EU AI Footprint Scanner

AST-based static analysis that detects AI/ML library use across a Python codebase, classified into simplified EU AI Act risk tiers. The first product I've shipped under Argus Intelligence.

status: shipped
started: 2026-03
updated: 2026-06
tags: AI/ML · Tools
repo: github.com/zhenee/argus-ai-footprint-scanner

What

A Python static analyser that walks the Abstract Syntax Tree of a codebase, finds every AI/ML library import and call, and classifies each finding into a three-tier risk model loosely inspired by the EU AI Act. Output is structured JSON listing every finding with file path, line number, library name, and risk tier — designed to feed straight into a compliance review.

It ships in two forms: a CLI for ad-hoc and local runs, and a GitHub App that runs the same analysis on every pull request. The GitHub App is live — it posts findings as a GitHub Check Run plus a summary comment on the PR — and is sold as a subscription via Lemon Squeezy under Argus Intelligence.

Why

Most EU SMEs have no idea what AI/ML code is running inside their products. The EU AI Act’s GPAI obligations land on 2 August 2026, and the audit asks “what AI are you using?” before anything else. Manual code audits are slow, error-prone, and require specialised knowledge. The existing compliance tools are aimed at large enterprises with dedicated GRC teams — there’s a real gap for a pragmatic, engineering-grade tool that fits in CI.

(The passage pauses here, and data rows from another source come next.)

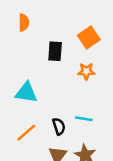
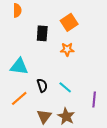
cyan line: (84, 119) -> (65, 87), turned 32
black semicircle: (59, 126) -> (42, 85), moved

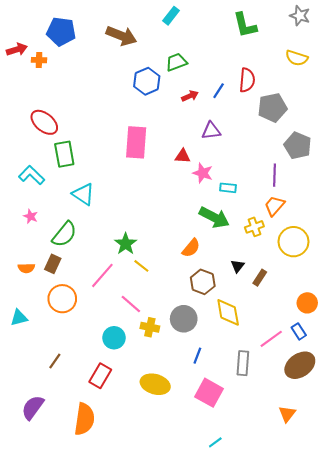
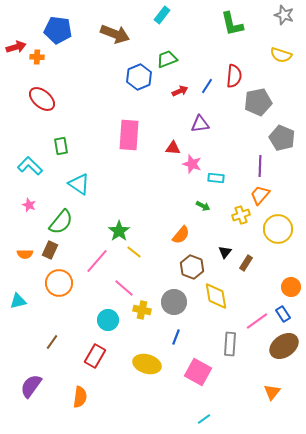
red ellipse: (44, 122) -> (42, 99), moved
green rectangle: (64, 154) -> (61, 146), size x0.7
green arrow: (214, 217) -> (203, 206), size x0.5
blue line: (197, 356) -> (176, 337), moved
orange semicircle: (84, 419) -> (80, 397), size x0.7

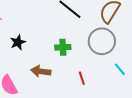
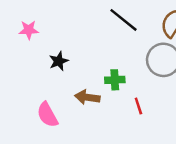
green cross: (63, 47) -> (115, 80), moved

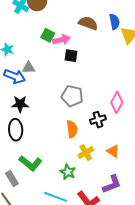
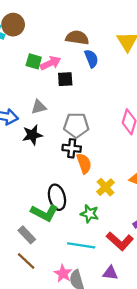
blue semicircle: (114, 22) -> (91, 59), moved
gray triangle: (29, 68) -> (39, 107), moved
black star: (20, 104) -> (32, 135), moved
black cross: (98, 120) -> (72, 148), moved, turned 35
black ellipse: (16, 130) -> (57, 197), moved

It’s also the first commercial product I’ve shipped under Argus Intelligence.

How

Pure-Python stack. AST visitor from the ast stdlib + PyYAML for risk-definition config + pytest for the test harness. No heavy framework overhead; the binary path is cold-start fast.
AST-based detection rather than string matching — catches import openai and chained calls like openai.ChatCompletion.create() without false positives from comments or docstrings. Recursive attribute traversal handles dotted imports (google.generativeai) and walks back to the base name for chained calls.
Three-tier risk schema:
- HIGH — generative LLMs and direct AI APIs (openai, anthropic, cohere, gemini, mistral, ollama)
- LIMITED — foundation-model frameworks and orchestration (langchain, transformers, tensorflow, pytorch)
- MINIMAL — classical ML and numerical computing (scikit-learn, numpy, pandas)
Configurable. Risk definitions live in a YAML file. Customers can add internal libraries to a tier or move libraries between tiers without touching the scanner code.

Honest limitations

It’s a technical risk-discovery tool, not a legal compliance certification. The output is engineering input to a compliance review — not a substitute for one. This framing is on every page of the product site and matters more than every feature combined.
Doesn’t detect dynamic imports like importlib.import_module("openai") — known limitation, may add later.
Library-centric, not data-flow. It tells you what’s imported, not what’s being done with it. A compliance review still needs human judgement about how the library is used.
Three-tier model is engineering shorthand, not a literal Annex I/II mapping of the EU AI Act. Useful as a starting point, not a final classification.

What’s next

GitLab CI support in v1.1.
An org-level dashboard for teams scanning across multiple repositories.
Continue expanding risk_definitions.yml to cover more libraries as the AI ecosystem moves.